Anche quest’anno dunque “Sbilanciamoci” dà i voti al governo Prodi anche in tema di cooperazione allo sviluppo (oltre che sulla legge finanziaria). Nei primi 14 mesi il governo ha offerto importanti segnali di novità rispetto alla legislatura precedente, ma molti sono ancora i limiti delle politiche per lo sviluppo. Secondo gli esperti di “Sbilanciamoci”, due sono per ora le novità positive: intanto la decisione del governo Prodi di affidare una delega precisa per la cooperazione al viceministro degli Esteri, Patrizia Sentinelli (che tra l’altro è una fautrice della cooperazione bilaterale che ancora non si riesce a praticare).

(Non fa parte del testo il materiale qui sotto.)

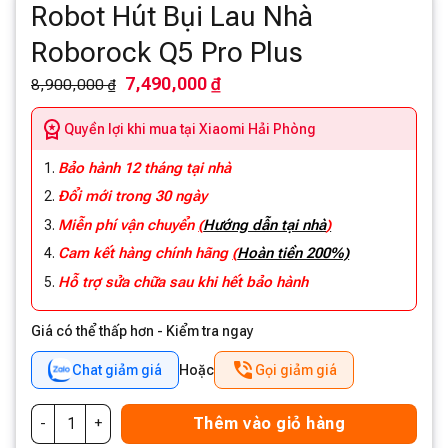
Robot Hút Bụi Lau Nhà
Roborock Q5 Pro Plus
7,490,000 ₫
8,900,000 ₫
Quyền lợi khi mua tại Xiaomi Hải Phòng
Bảo hành 12 tháng tại nhà
Đổi mới trong 30 ngày
Miễn phí vận chuyển
(
Hướng dẫn tại nhà
)
Cam kết hàng chính hãng
(
Hoàn tiền 200%)
Hỗ trợ sửa chữa sau khi hết bảo hành
Giá có thể thấp hơn - Kiểm tra ngay
Chat giảm giá
Hoặc
Gọi giảm giá
Thêm vào giỏ hàng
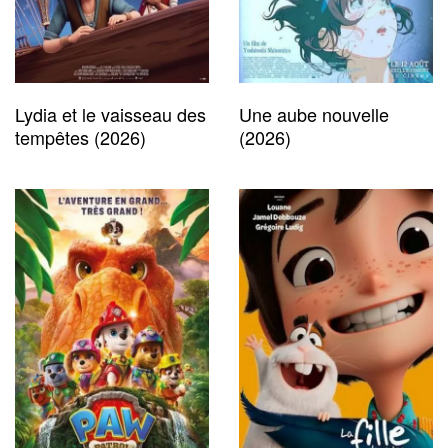
Lydia et le vaisseau des
Une aube nouvelle
tempêtes (2026)
(2026)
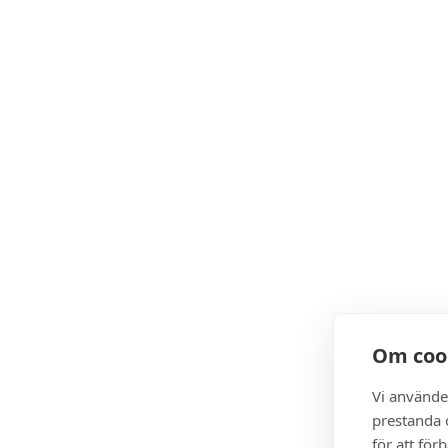
Om coo
Vi använde
prestanda o
för att för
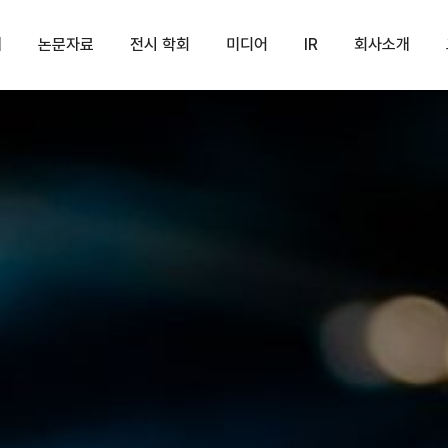
개
논문자료
전시 학회
미디어
IR
회사소개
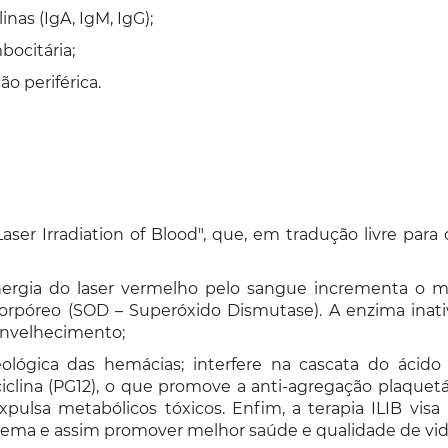
as (IgA, IgM, IgG);
ocitária;
o periférica.
Laser Irradiation of Blood", que, em tradução livre para 
energia do laser vermelho pelo sangue incrementa o me
corpóreo (SOD – Superóxido Dismutase). A enzima inati
envelhecimento;
lógica das hemácias; interfere na cascata do ácido
iclina (PG12), o que promove a anti-agregação plaquetá
pulsa metabólicos tóxicos. Enfim, a terapia ILIB visa 
stema e assim promover melhor saúde e qualidade de vid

La seconda notizia positiva riguarda il contenuto del Dpef per il 2008. Il governo prevede infatti di aumentare nel 2008 dallo 0,33% allo 0,42% la quota di Pil destinata alla Cooperazione. L’obiettivo è arrivare allo 0,51% nel 2010. Nel 2007 l’aiuto allo sviluppo è però inchiodato allo 0,20%. Il problema dunque è duplice: da una parte la bassa quota di Pil che viene destinata all’aiuto allo sviluppo; dall’altra la politica indifferenziata (o appunto multilaterale). Secondo “Sbilanciamoci”, è proprio questa debolezza delle politiche che spiegherebbe lo scarso peso che il nostro paese continua ad avere nelle Istituzioni finanziarie internazionali e in particolare nel Fmi (Fondo monetario internazionale) e nella Banca mondiale.

Complessivamente l’Italia stanzia 2,9 miliardi di euro per la cooperazione internazionale di cui circa un miliardo destinato direttamente all’Europa. Il resto viene diviso tra la Banca Mondiale e l’Onu. Qualcosa anche al Fondo monetario internazionale e alle politiche bilaterali. Complessivamente, dunque, un quarto della spesa per l’aiuto va all’Europa. Interessante notare anche la dispersione dei fondi tra i vari ministeri e l’assenza (almeno finora) di un reale coordinamento delle politiche. I soldi della cooperazione non sono infatti gestiti solo dal ministero degli Esteri. Ci sono anche altri ministeri (come quello dell’Interno, per esempio) che scelgono di destinare i fondi per obiettivi non sempre attinenti alla cooperazione nel senso proprio del termine. Succede quindi che una parte dei soldi vengano destinati ai Cpt, i Centri di permanenza temporanei per gli immigrati che vengono contestati ormai da anni e che dovrebbero essere superati con le nuove normative.

Ebbene, spulciando i dati forniti dagli enti preposti, “Sbilanciamoci” ha scoperto che nel 2003 e nel 2004 una parte dei fondi per la cooperazione internazionale dell’Italia sono stati destinati proprio ai Cpt. In particolare, si legge nel Libro Bianco 2007, si tratta di 17,8 milioni di euro nel 2003 e di 9,3 milioni erogati nel 2004 sui capitoli di spesa 2356 e 7352 del ministero dell’Interno relativi alle leggi 563/1995 (attività di controllo della frontiera marittima nella regione Puglia) e 189/2002 (la legge Bossi-Fini). Siccome le somme stanziate devono essere resocontate all’Ocse al livello internazionale, nei report istituzionali le attività finanziate sono descritte come “management costs for government reception centres” e “new reception centres”.

Secondo “Sbilanciamoci” si tratta comunque solo di una parte dei fondi destinati a queste attività, anche se non risulta chiaro come si possano ascrivere questi stanziamenti sotto la voce APS, ovvero Aiuti ai paesi in via di sviluppo. Una delle ipotesi che viene avanzata nel libro di Sbilanciamoci riguarda la costruzione dei Cpt in Libia. “Tanto più – scrivono ancora i rappresentanti di Sbilanciamoci – che, nonostante il Viminale abbia più volte dichiarato di aver finanziato i Cpt libici, tale voce non risulta da nessuna parte nel bilancio del ministero”. Per questo è stata già avanzata una richiesta di chiarimento alla Direzione Centrale dei Servizi Civili per l’immigrazione e l’asilo. Ma finora non si sono avute risposte.